Let's talk about moms and work

It’s been interesting for me to note that the Great Debate and Great Divide among young mothers of this generation is about nursing. And you gals can sure get excited….(and nasty!)

In my day, it was working (outside the home) moms vs. (working) at home moms. (Not to be confused with a whole new category: working-from-home moms.)

What was often forgotten was that we were all full-time moms, and that we all worked.

I remember going to annual dinners for the employees of the firm at which my husband worked when we were young parents. It was a large prestigious business in New York and I was frequently asked, “And what do
you
do?” When I responded that I was at home taking care of my young children, I always sensed a slight disdain and an immediate loss of interest in anything I might have had to say. The good thing was that each year, as my husband climbed the corporate ladder, I seemed to get a little more interesting. Also, more people had to be nice to me.

There was real tension and divide between working-outside-the-home moms and working-at-home moms. A minefield was driving carpool. Many of the working-outside-the-home (w.o.t.h.) moms apparently thought that the working-at-home (w.a.h.) moms were brainlessly enjoying mahjong, bridge, and TV soap operas at home all day. So we were regularly imposed upon to pick up extra shifts of carpool duty and to be “understanding” if the w.o.t.h. moms were late or delinquent. I finally just had it with a w.o.t.h. mom who was consistently late having her child ready for pick-up or picking up my child on her driving day, excusing herself because she “worked.” When I finally protested, she said, “Well, carpool’s not the most important thing.” I spat out, “Well your kid should be the most important thing. And your commitments should be the most important thing. And that means that our kids have to get to school ON TIME.” She literally did not speak to me for years after that. And I honestly don’t remember if she shaped up.

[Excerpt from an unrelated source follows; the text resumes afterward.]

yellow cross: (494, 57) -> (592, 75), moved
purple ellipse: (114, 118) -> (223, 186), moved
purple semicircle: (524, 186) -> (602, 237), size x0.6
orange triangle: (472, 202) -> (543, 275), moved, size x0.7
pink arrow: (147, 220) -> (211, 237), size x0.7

During those years I and my w.a.h. friends spent much of our time involved in volunteer community work, shlepping our kids along as we worked and they played together. We made good use of our fine educations, skills and talents as we raised money, ran programs and generally kept the local community organizations going. We did fundraising and development, ran dinners and conferences, created educational programs, supervised paid staff and did everything necessary to keep the shuls (synagogues), schools and mikvah running.  We made “friendly visits” and shopped for the homebound and drove cancer patients to their treatments as volunteers for the bikur cholim (organization for the sick.) The work was inherently valuable but, because we were
not paid
to do it, this work, as well as our full-time on-site parenting and, most distressingly, we ourselves, were often devalued by others, particularly w.o.t.h. moms.

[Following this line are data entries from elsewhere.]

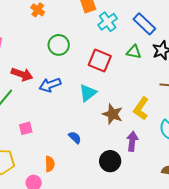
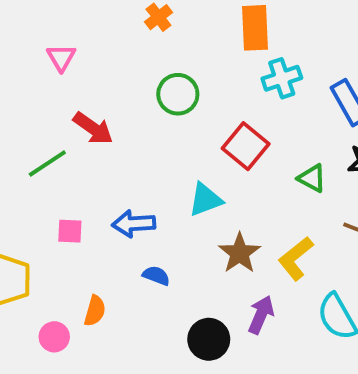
green triangle: (134, 52) -> (312, 178), moved
blue arrow: (50, 85) -> (134, 224), moved
blue semicircle: (75, 138) -> (156, 276), turned -40

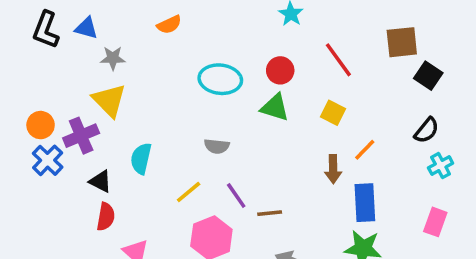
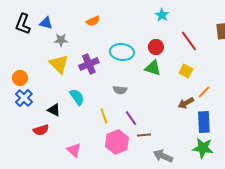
purple cross: (81, 136) -> (89, 64), moved
cyan semicircle: (141, 159) -> (77, 97), turned 132
brown arrow: (333, 169) -> (186, 103), turned 63
yellow line: (189, 192) -> (104, 116), turned -70
brown line: (270, 213) -> (144, 135), moved
red semicircle: (106, 217) -> (41, 130), moved, turned 63

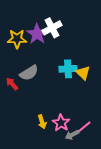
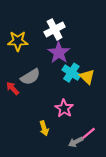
purple star: (37, 34) -> (59, 53), moved
cyan cross: (68, 69) -> (71, 73), turned 36
pink star: (61, 123) -> (64, 108), moved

These days, having the choice to be a full-time w.a.h. mom is a distinct luxury and, understandably, it is hard for many community organizations to find volunteers. That’s too bad on many levels.  I learned things and gained skills that I would not have otherwise, if, immediately after graduate school, I had entered the profession for which I was trained. But I also learned other lessons that I could teach my children: that the best work is not necessarily the one for which you get a paycheck; it is the one that lets you learn and stretch, stimulates your imagination, takes advantage of your talents and teaches you skills. The best kind of work contributes positively to the community in which you live, and makes you feel productive and good about what you are doing. And all work which fits that bill, paid or unpaid, should be respected.

But the most essential  lesson  is that, for all of us moms, the most important work we will ever do, no matter what our style or our schedule, is raising our children to be good, decent, self-actualized people who will be as proud of us, what we do and who we are, as we are of them.